## [What you need to do]
Copy each line of the following data that contains "darbo".

## [Data supplied]

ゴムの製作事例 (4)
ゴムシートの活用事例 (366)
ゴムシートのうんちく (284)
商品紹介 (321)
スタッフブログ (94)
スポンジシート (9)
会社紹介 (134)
* * *
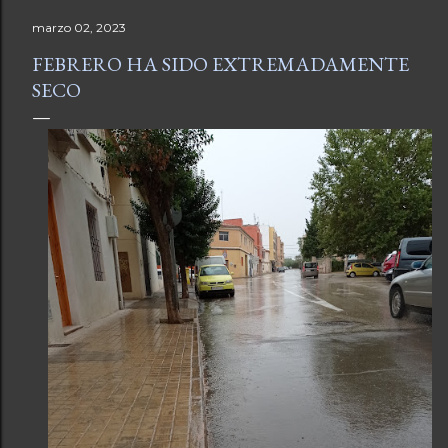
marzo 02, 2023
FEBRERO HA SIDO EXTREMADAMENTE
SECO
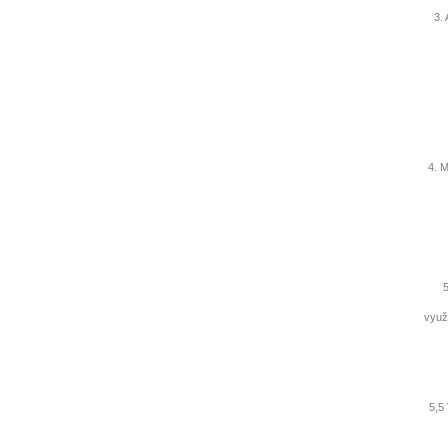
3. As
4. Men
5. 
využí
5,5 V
* * *
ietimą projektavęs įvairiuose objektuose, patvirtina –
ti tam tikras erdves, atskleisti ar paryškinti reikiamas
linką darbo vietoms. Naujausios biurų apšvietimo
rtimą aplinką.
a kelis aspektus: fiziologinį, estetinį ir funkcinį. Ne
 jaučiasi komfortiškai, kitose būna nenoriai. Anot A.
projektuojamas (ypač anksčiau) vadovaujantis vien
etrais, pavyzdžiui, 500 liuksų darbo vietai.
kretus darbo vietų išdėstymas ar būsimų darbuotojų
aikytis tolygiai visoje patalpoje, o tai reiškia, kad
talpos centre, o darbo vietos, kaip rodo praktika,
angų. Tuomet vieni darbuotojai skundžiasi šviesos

## [Exercise result]
linką darbo vietoms. Naujausios biurų apšvietimo
etrais, pavyzdžiui, 500 liuksų darbo vietai.
kretus darbo vietų išdėstymas ar būsimų darbuotojų
talpos centre, o darbo vietos, kaip rodo praktika,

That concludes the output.